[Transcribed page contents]
----

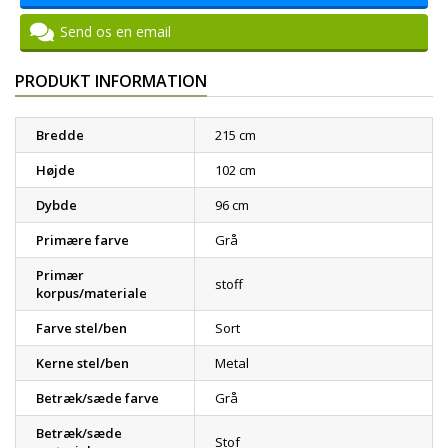
Send os en email
PRODUKT INFORMATION
Bredde
215 cm
Højde
102 cm
Dybde
96 cm
Primære farve
Grå
Primær
stoff
korpus/materiale
Farve stel/ben
Sort
Kerne stel/ben
Metal
Betræk/sæde farve
Grå
Betræk/sæde
Stof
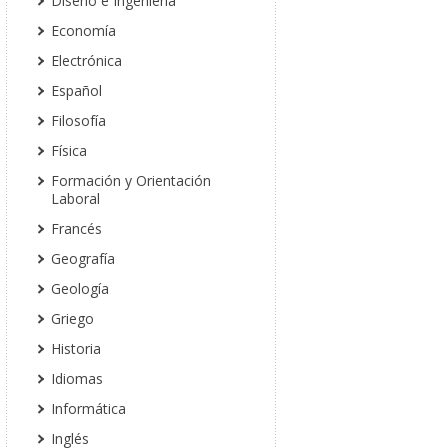
Diseño e Ingeniería
Economía
Electrónica
Español
Filosofía
Física
Formación y Orientación
Laboral
Francés
Geografía
Geología
Griego
Historia
Idiomas
Informática
Inglés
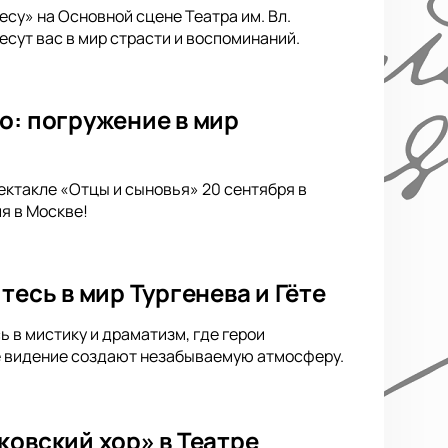
су» на Основной сцене Театра им. Вл.
сут вас в мир страсти и воспоминаний.
о: погружение в мир
ектакле «Отцы и сыновья» 20 сентября в
я в Москве!
тесь в мир Тургенева и Гёте
ь в мистику и драматизм, где герои
ое видение создают незабываемую атмосферу.
ковский хор» в Театре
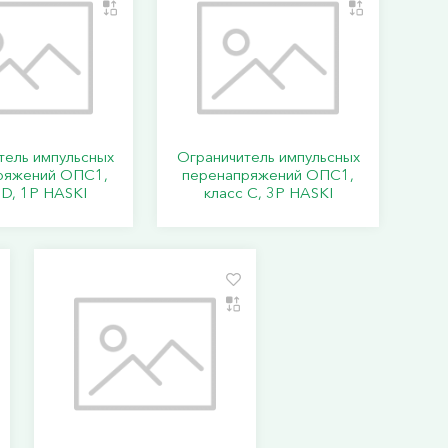
тель импульсных
Ограничитель импульсных
ряжений ОПС1,
перенапряжений ОПС1,
 D, 1P HASKI
класс C, 3P HASKI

----

| Task |
What the answer must hold: all the data above, given again exactly, without pictures.

| Written solution |
Send os en email
PRODUKT INFORMATION
Bredde
215 cm
Højde
102 cm
Dybde
96 cm
Primære farve
Grå
Primær
stoff
korpus/materiale
Farve stel/ben
Sort
Kerne stel/ben
Metal
Betræk/sæde farve
Grå
Betræk/sæde
Stof
Diseño e Ingeniería
Economía
Electrónica
Español
Filosofía
Física
Formación y Orientación
Laboral
Francés
Geografía
Geología
Griego
Historia
Idiomas
Informática
Inglés
су» на Основной сцене Театра им. Вл.
сут вас в мир страсти и воспоминаний.
о: погружение в мир
ектакле «Отцы и сыновья» 20 сентября в
я в Москве!
тесь в мир Тургенева и Гёте
ь в мистику и драматизм, где герои
ое видение создают незабываемую атмосферу.
ковский хор» в Театре
тель импульсных
Ограничитель импульсных
ряжений ОПС1,
перенапряжений ОПС1,
 D, 1P HASKI
класс C, 3P HASKI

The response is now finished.